_INFORMATION GIVEN_:
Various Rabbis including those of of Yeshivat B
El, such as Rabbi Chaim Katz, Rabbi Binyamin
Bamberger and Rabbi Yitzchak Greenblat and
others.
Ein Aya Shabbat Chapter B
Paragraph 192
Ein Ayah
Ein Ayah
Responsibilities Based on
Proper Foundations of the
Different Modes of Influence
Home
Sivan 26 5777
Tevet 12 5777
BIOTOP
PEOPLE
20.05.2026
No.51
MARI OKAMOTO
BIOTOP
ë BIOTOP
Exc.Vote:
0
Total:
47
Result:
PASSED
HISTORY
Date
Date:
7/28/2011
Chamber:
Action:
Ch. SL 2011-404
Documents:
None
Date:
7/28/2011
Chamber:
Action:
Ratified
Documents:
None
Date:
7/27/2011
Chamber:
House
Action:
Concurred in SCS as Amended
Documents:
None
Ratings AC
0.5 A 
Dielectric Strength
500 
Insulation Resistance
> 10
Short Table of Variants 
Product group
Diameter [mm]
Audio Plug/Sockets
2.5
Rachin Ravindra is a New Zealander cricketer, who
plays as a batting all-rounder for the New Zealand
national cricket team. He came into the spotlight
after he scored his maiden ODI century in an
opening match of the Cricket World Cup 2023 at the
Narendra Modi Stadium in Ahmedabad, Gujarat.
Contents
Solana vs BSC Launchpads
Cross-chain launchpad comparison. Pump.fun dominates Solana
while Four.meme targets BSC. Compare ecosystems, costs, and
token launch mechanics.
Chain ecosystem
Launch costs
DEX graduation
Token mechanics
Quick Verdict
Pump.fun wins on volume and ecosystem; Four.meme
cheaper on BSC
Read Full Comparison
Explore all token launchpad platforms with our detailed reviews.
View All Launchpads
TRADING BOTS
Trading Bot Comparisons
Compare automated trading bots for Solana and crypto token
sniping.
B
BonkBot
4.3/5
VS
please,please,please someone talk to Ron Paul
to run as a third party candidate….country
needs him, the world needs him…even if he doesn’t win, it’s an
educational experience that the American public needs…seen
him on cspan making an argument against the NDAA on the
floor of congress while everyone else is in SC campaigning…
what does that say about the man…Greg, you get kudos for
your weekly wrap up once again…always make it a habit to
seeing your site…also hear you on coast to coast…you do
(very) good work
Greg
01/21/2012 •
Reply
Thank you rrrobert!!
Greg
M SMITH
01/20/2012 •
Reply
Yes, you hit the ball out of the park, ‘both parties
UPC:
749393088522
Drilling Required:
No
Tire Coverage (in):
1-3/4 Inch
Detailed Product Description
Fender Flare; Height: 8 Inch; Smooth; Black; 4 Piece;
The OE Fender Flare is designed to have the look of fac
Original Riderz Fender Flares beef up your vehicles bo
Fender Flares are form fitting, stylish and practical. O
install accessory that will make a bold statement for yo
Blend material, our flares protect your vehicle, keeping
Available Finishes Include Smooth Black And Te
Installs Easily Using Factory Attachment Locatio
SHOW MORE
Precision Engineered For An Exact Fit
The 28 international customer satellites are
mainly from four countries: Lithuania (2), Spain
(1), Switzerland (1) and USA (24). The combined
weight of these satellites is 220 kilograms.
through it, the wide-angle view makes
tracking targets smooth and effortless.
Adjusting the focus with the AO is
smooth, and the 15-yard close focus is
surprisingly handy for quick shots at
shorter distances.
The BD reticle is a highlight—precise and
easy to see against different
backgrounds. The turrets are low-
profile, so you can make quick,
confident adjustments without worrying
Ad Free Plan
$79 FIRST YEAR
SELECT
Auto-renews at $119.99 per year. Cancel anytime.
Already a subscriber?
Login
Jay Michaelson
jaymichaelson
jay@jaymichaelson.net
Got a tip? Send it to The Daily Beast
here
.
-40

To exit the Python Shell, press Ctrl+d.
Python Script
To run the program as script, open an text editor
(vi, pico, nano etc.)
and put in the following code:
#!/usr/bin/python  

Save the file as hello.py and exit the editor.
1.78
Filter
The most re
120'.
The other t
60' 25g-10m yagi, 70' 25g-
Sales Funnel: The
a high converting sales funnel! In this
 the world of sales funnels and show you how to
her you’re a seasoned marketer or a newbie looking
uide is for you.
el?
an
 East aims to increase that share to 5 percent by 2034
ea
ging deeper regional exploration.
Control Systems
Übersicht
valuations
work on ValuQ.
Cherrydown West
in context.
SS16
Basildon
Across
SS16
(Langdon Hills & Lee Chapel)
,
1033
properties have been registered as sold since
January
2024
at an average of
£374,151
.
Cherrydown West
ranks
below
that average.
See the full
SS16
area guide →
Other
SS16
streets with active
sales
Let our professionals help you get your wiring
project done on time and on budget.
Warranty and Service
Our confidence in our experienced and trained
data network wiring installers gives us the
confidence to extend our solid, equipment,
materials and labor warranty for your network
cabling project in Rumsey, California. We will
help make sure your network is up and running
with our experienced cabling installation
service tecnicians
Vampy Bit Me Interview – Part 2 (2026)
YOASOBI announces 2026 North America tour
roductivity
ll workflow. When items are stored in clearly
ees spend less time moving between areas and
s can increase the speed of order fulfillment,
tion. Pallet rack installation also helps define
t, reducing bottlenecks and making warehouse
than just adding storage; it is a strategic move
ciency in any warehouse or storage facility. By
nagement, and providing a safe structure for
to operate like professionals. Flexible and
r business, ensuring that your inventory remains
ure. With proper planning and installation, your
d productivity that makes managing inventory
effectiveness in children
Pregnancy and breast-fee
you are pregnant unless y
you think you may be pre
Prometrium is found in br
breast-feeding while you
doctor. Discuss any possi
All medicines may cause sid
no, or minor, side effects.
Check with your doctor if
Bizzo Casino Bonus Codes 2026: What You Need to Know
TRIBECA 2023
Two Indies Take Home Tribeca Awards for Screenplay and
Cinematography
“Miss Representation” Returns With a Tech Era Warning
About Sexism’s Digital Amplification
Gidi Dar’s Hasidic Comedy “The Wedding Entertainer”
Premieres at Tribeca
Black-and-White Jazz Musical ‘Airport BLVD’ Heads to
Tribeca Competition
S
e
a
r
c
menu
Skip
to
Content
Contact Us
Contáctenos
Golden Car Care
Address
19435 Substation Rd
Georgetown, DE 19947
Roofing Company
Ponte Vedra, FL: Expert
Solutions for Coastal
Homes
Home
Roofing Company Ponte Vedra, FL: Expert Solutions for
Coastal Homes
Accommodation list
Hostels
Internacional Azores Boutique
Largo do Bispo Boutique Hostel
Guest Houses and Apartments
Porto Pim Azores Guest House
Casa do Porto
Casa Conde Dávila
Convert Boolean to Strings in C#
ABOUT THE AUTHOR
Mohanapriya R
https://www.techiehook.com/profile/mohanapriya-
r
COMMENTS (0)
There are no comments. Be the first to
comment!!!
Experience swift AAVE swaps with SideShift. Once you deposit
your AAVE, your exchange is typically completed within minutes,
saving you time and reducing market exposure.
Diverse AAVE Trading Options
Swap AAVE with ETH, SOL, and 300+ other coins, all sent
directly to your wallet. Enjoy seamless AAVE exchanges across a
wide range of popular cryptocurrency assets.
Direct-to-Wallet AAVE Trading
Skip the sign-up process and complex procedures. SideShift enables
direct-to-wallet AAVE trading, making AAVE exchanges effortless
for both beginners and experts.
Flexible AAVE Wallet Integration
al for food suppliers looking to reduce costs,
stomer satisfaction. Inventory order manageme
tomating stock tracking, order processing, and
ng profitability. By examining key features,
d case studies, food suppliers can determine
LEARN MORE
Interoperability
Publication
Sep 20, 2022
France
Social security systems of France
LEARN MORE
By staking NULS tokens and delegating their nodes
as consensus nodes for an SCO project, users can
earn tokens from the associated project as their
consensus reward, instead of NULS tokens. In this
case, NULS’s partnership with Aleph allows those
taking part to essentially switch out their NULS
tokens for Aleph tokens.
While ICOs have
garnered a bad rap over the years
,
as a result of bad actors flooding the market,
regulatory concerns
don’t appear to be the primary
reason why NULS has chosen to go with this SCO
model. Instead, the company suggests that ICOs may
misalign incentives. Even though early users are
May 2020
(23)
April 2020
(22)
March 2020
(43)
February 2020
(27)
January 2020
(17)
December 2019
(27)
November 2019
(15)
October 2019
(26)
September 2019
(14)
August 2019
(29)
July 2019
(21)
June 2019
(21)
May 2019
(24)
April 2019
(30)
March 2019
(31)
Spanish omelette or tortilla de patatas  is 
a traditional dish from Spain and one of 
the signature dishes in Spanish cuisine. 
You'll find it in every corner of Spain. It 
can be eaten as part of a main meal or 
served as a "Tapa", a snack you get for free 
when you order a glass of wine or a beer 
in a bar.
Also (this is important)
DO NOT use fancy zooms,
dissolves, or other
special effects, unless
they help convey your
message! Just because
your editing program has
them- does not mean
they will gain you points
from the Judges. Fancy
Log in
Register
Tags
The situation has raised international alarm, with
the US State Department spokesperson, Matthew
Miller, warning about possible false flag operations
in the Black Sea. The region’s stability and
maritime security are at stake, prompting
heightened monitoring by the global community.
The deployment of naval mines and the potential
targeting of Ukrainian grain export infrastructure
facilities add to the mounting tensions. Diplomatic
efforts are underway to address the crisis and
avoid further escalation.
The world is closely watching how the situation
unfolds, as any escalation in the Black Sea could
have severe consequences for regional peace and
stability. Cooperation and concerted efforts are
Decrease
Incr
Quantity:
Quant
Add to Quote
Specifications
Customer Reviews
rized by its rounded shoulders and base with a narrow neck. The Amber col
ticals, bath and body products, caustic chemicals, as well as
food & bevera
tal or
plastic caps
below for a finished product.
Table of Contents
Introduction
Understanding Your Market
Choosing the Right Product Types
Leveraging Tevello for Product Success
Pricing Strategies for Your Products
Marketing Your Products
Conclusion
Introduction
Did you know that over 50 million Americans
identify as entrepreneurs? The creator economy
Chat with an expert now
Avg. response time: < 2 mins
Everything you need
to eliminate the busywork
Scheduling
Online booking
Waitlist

_YOUR TASK_:
Show every line from the entries above in which "Boutique" appears.

_ANSWER TO THE PROBLEM_:
Internacional Azores Boutique
Largo do Bispo Boutique Hostel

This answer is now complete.